A major flaw in this model, however, was that it did not explain the periodic properties of the elements first
identified by Russian scientist Dmitri Mendeleev (remember he’s the guy who created the first periodic
table). It also seemed to defy known physical laws, which predicted that electrons should be drawn into the
nucleus. Clearly a better model of atomic structure was needed.
In 1913, a scientist named Neil’s Bohr proposed an improved model of atomic structure, which was successful
in describing the line spectrum of hydrogen, shown below.
The four colors represent different wavelengths of electromagnetic radiation, which are emitted by hydrogen
gas when it is placed in a strong electric field.
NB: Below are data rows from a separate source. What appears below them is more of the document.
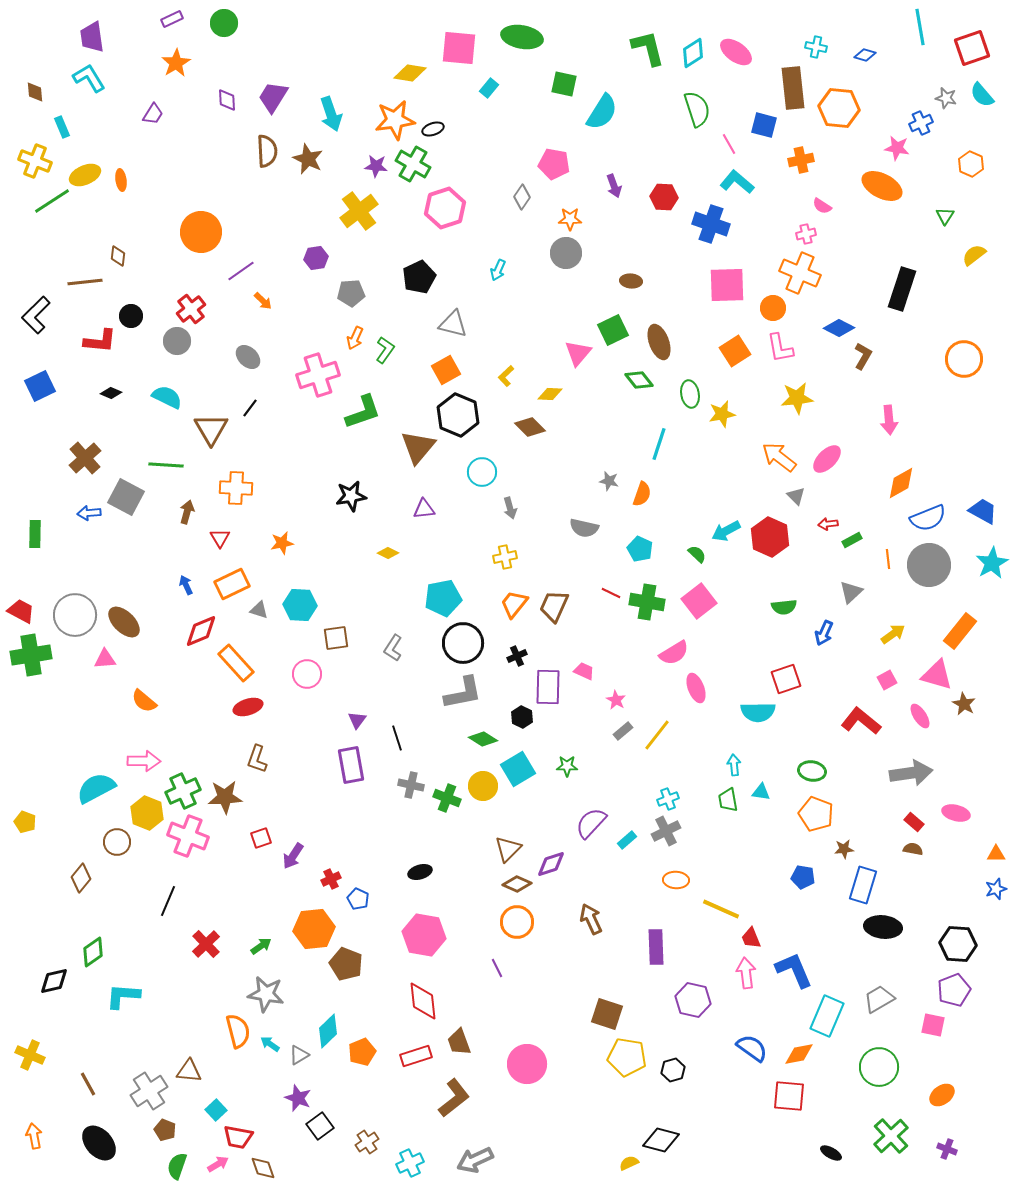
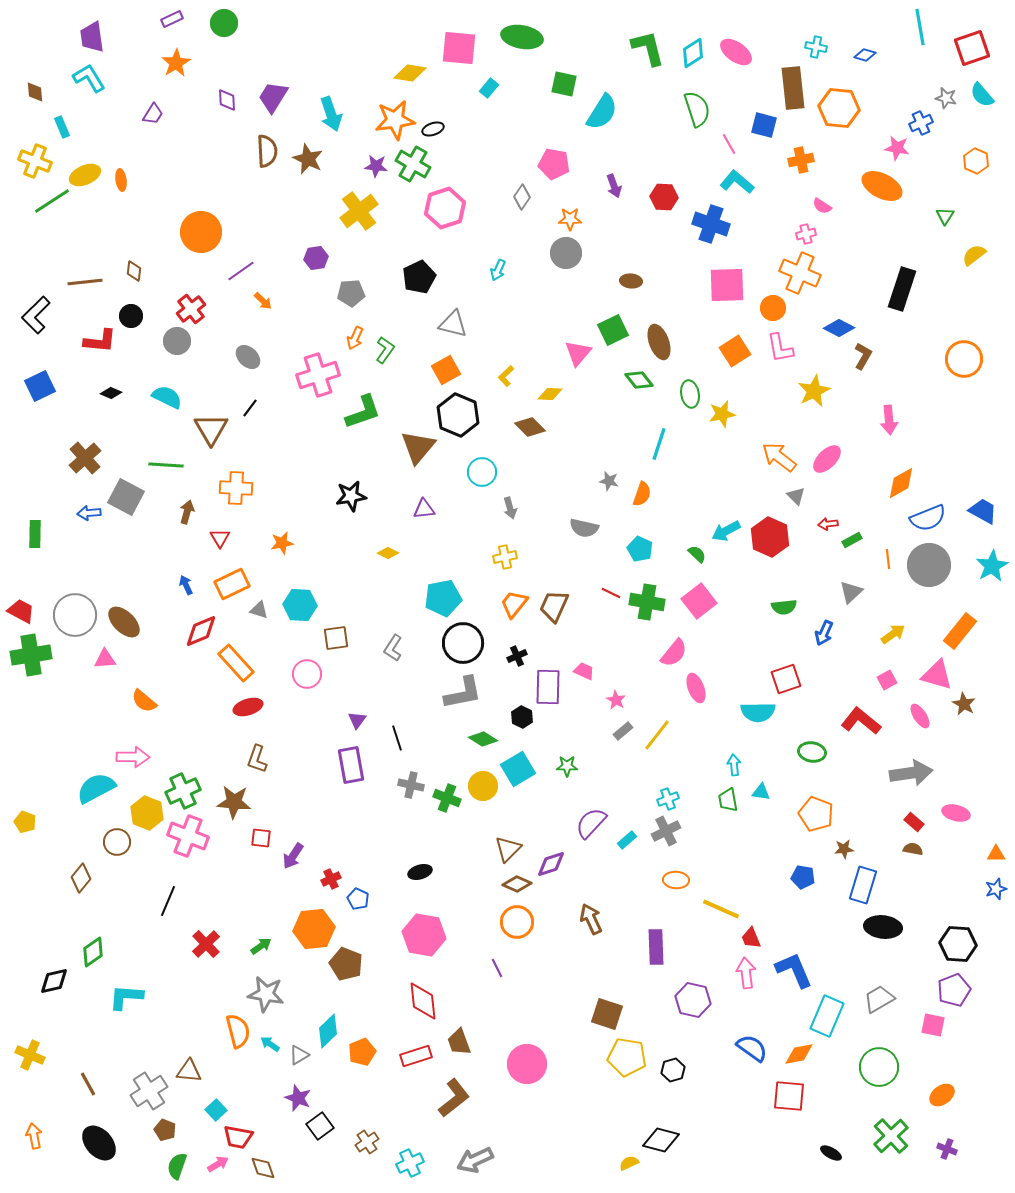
orange hexagon at (971, 164): moved 5 px right, 3 px up
brown diamond at (118, 256): moved 16 px right, 15 px down
yellow star at (797, 398): moved 17 px right, 7 px up; rotated 20 degrees counterclockwise
cyan star at (992, 563): moved 3 px down
pink semicircle at (674, 653): rotated 20 degrees counterclockwise
pink arrow at (144, 761): moved 11 px left, 4 px up
green ellipse at (812, 771): moved 19 px up
brown star at (225, 797): moved 9 px right, 5 px down; rotated 8 degrees clockwise
red square at (261, 838): rotated 25 degrees clockwise
cyan L-shape at (123, 996): moved 3 px right, 1 px down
Bohr interpreted this observation by concluding that hydrogen’s
single electron could exist only at a limited number of distances from the nucleus. Bohr assumed that the
electron revolved around the nucleus in a circular orbit. When the electron absorbed a certain quantity of
energy, it would jump to a higher allowed orbit. These different orbits are also called energy levels. When an
electron is found in the smallest allowed orbit (closest to the nucleus), we say the electron is in the ground state.
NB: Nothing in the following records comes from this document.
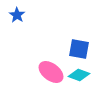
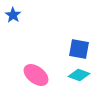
blue star: moved 4 px left
pink ellipse: moved 15 px left, 3 px down
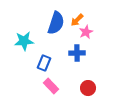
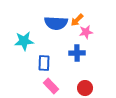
blue semicircle: rotated 75 degrees clockwise
pink star: rotated 16 degrees clockwise
blue rectangle: rotated 21 degrees counterclockwise
red circle: moved 3 px left
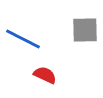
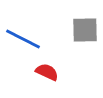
red semicircle: moved 2 px right, 3 px up
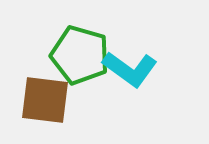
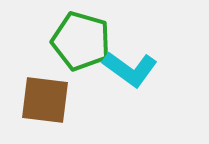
green pentagon: moved 1 px right, 14 px up
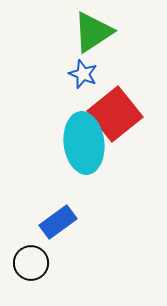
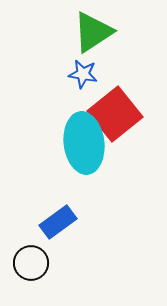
blue star: rotated 12 degrees counterclockwise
When an electron is found in a higher energy orbit, we say the electron is in an excited state. The colors we see
in hydrogen’s line spectrum occur when an electron relaxes from a higher energy orbit to a lower energy orbit,
emitting energy as photons of light.
Today chemists and physicists recognize that Bohr’s assumption of circular orbits is incorrect. The motion of
electrons in atoms is much more complex than simple circular orbits. Indeed electrons, like light, have a dual
nature exhibiting properties of both particles and of standing waves. For this reason, energy level is a better
word choice than orbit. However we often still adopt this circular orbit assumption because its simplicity makes
the Bohr model of the atom easy to work with.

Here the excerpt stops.